Session 1_3. Setup

Questions

  • How do you use RStudio project to manage your analysis project?
  • What is the most effective way to organize directories for an analysis project?
  • How to obtain additional package you need?

Learning Objectives

  • Create an RStudio project and the directories required for storing the files pertinent to an analysis project.
  • Install additional packages using the packages tab.
  • Install additional packages using R code.

Introduction

Typically, an analysis project begins with dataset files, a handful of R scripts and output files in a directory. As the project advances, complexity inevitably rises with the addition of more scripts, output files, and possibly new datasets. The complexity is further amplified when dealing with multiple versions of scripts and output files, necessitating efficient organisation. If these are not well-managed from the beginning, resuming the project after a break, or sharing the project with someone else becomes challenging and time-consuming, as we struggle to recall the project’s status and navigate the directory tree.

In this session, we will first focus on an effective strategy for managing the files within a working directory.
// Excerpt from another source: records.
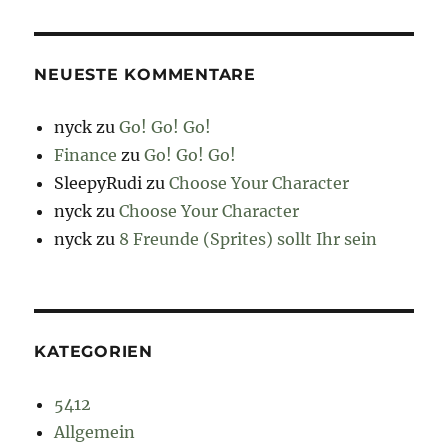
NEUESTE KOMMENTARE
nyck
zu
Go! Go! Go!
Finance
zu
Go! Go! Go!
SleepyRudi
zu
Choose Your Character
nyck
zu
Choose Your Character
nyck
zu
8 Freunde (Sprites) sollt Ihr sein
KATEGORIEN
5412
Allgemein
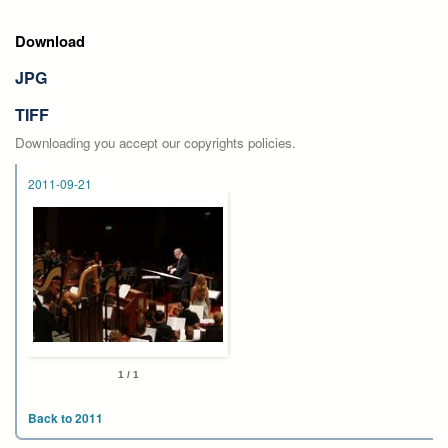
Download
JPG
TIFF
Downloading you accept our copyrights policies.
2011-09-21
1 / 1
Back to 2011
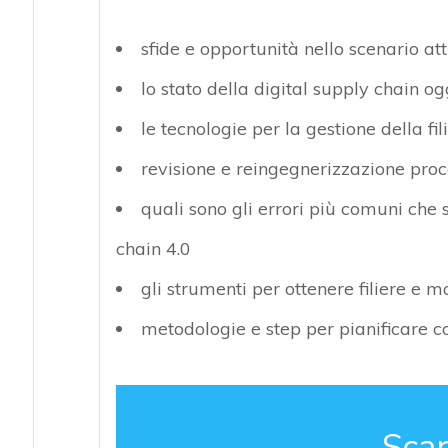
sfide e opportunità nello scenario at
lo stato della digital supply chain ogg
le tecnologie per la gestione della fil
revisione e reingegnerizzazione proc
quali sono gli errori più comuni che
chain 4.0
gli strumenti per ottenere filiere e 
metodologie e step per pianificare c
Scar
What is a working directory?

A working directory in R is the default location on your computer where R looks for files to load or store any data you wish to save.

Secondly, we will also learn how to leverage RStudio projects, a feature built-in to RStudio for managing our analysis project.

Working directory

Structuring your working directory

For a more streamlined workflow, we suggest storing all files associated with an analysis in a specific directory, which will serve as your project’s working directory. Initially, this working directory should contain four distinct directories:

  • data: dedicated to storing raw data. This folder should ideally only house raw data and not be modified unless you receive a new dataset.
  • scripts: for storing the R scripts you’ve written and utilized for analyzing the data.
  • documents: for storing documents related to your analysis, such as a manuscript outline or meeting notes with your team.
  • output: for storing intermediate or final results generated by the R scripts in the scripts directory. Importantly, if you carry out data cleaning or pre-processing, the output should ideally be stored in this directory, as these no longer represent raw data.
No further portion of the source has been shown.